Everything that I loved about America, everything that truly made America great, is fading. We are no longer celebrating our differences. Instead of approaching difference as positive, we approach it as dividing. White people are all ignorant racists, and people of color are any large number of things including the newly emerged “privileged” (which makes no sense). Christians are all bigots and Muslims are all terrorists. Democrats are all elitist conformers and Republicans are all ignorant sheep.

We are no longer pushing forward in political policy, but are rather regressing into a theist government like exists here in Comoros: policies are increasingly based after one set of religious values rather than built to encompass a wide range of beliefs.

We are no longer considered a total democracy, but rather a flawed one (which, granted, would have happened regardless of who was elected). So one of our strongest held mantras, “Land of the Free” isn’t completely true anymore —and honestly, may have never been true to begin with.

Essentially, I’ve been having an existential crisis for the last few months —a crisis long overdue that I’m honored to experience because it’s written about by many of the greats. I’ve come to recognize that nothing really matters, and that life is made up of events in which we project our own meaning —actually coined as the term “existentialism,” which is fun. It’s not that I agree with the philosophy of existentialism as a whole, but rather my mind is reconciling certain truths through the filter of existentialism (in that my choices make the path my life ends up using, and I need to live as my authentic self —which is one I create myself— whilst believing in the possibly paradoxical idea of making meaning and recognizing that there is no meaning unless I make it). And all of this is happening under a second, post-modern filter in which I recognize everything is subjective, and my believing this one truth is simply a product of my subjectivity in the world, and that this may not be the truth for others, and may not even be my future truth. And may not even be true.

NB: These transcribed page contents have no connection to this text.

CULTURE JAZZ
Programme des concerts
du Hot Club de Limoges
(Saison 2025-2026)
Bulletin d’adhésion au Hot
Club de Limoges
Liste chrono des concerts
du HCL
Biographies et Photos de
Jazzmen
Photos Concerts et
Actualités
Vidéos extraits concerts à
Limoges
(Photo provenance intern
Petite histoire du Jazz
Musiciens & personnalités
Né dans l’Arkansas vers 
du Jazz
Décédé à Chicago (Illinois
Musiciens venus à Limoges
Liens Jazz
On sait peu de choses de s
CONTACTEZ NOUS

I used to be a hardcore romantic, thinking everything that happens in life happens for a reason. I don’t know if I’m broken, or simply disillusioned, but I don’t think that way anymore. I can’t get over the fact that everything is random and nothing really matters and life is a chain of infinite possibilities. And one of those possibilities led me to write this, and there isn’t a “why.” I mean, there might be, but I’m not in a place to believe that there is. And that “why” is something I won’t be able to figure out except in retrospect, anyway. That’s why I haven’t been writing much. And now it’s been a year of this, and I can’t say I’m in a much different place than I was before.

Don’t get me wrong, I have been learning. I understand my birth country and my host country better now. That is for certain. I’ve been given a chance to look at America from a distance, and it’s interesting to see events unfold from an environment that isn’t affected by these events. I have also come to learn about the culture of Comoros and the traditions and values upheld here by not only my host family, but most Comoran nationals. And there have been two striking similarities I’d like to share with you all.

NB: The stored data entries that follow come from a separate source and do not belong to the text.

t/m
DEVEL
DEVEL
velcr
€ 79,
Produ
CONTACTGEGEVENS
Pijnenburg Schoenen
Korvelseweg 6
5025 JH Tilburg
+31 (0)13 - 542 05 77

The first is that following Islam is so similar to following Christianity. Everything that is haram or sinful excluding animals and food is vice versa sinful or haram. In both religions, the same God is being worshiped, the same rules are being followed, and the same “Jesus Freak” mentality is glorified except about God rather than Jesus (or Issa). I’ve heard songs that sound exactly like Christian songs I’ve heard in America with the word “God” changed to “Allah.” I’ve seen Christian movies from my childhood dubbed in Shikomori to tell stories from the Koran (my favorite to watch was the one of Youssouf or Joseph). And yet, as soon as Islam is mentioned in Christian circles, there is trouble. And Christianity, though not considered evil, is taboo here, too. It’s so odd to look at this phenomenon objectively. I’ve had so many flashbacks to my Christian childhood while talking to people here, and yet all anyone seems to recognize are the extremists in the news. Not my devout host mother who tells me Koranic stories that I already know because they are the same in the Bible. And not my Muslim director who is working closely with me on my library project —being funded by a Christian church. Why do people think Islam is so evil when, from my year of experience here, it seems nearly identical to my Christian experience?

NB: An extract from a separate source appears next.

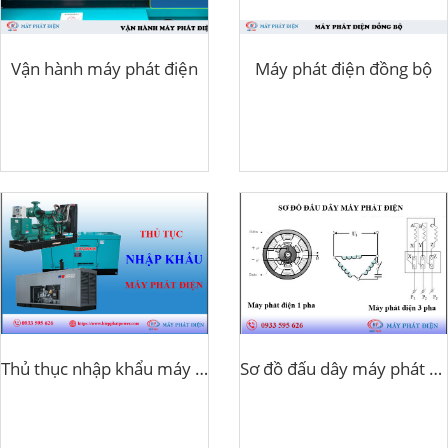
Vận hành máy phát điện
Máy phát điện đồng bộ
Thủ thục nhập khẩu máy phát điện
Sơ đồ đấu dây máy phát điện 1 pha 3 pha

The second similarity between Comoros and America I’d like to share is the amount of love I’ve received from my host family. I am a son or brother. I don’t “feel” like one. I’m not “treated” like one. I am one. Mousna and I have a similar rapport as Logan and I (and also share the same birthday, coincidentally). My Comoran mother and I laugh and sing together just like my American mother and I do. I’m blessed to have met such amazing people who have shown me something I was hoping with all of my heart: that difference really IS skin deep. That’s one to add to my list of “things I’ve learned in Comoros.”

All Caught Up

I know it’s been awhile since I’ve written something. I don’t know what has been keeping me away —not really anyway. I mean, I haven’t had a laptop for a few months, so that certainly hasn’t been helping, but I know that’s not the reason I’ve avoided writing to you all. I’m not unhappy, really. I have made some great friends here, and I took an amazing, relaxing New Year’s vacation. But today, I sat myself down and figured it’s about time I wrote. Even if it isn’t well written, the people in my life whom I love and who love me deserve to know what’s been going on in my life. So, here it is. Here is what has been going on:

November

The majority of November I spent expecting to go home afterward. My classes had been canceled too many times, due to riots or strikes, to find myself significant; I’d lost purpose. A few weeks before, I’d had a falling out with one of my closest friends (literally: by distance), and things withered from there. “Why am I even here?” I often asked myself.

Unfortunately, “why” abounds with disillusionment, and “Why” became my question.

Granted, I don’t think you should ever stop asking “why.” It’s likely one of the best things you can ask because it broadens your perspective more than the other question words.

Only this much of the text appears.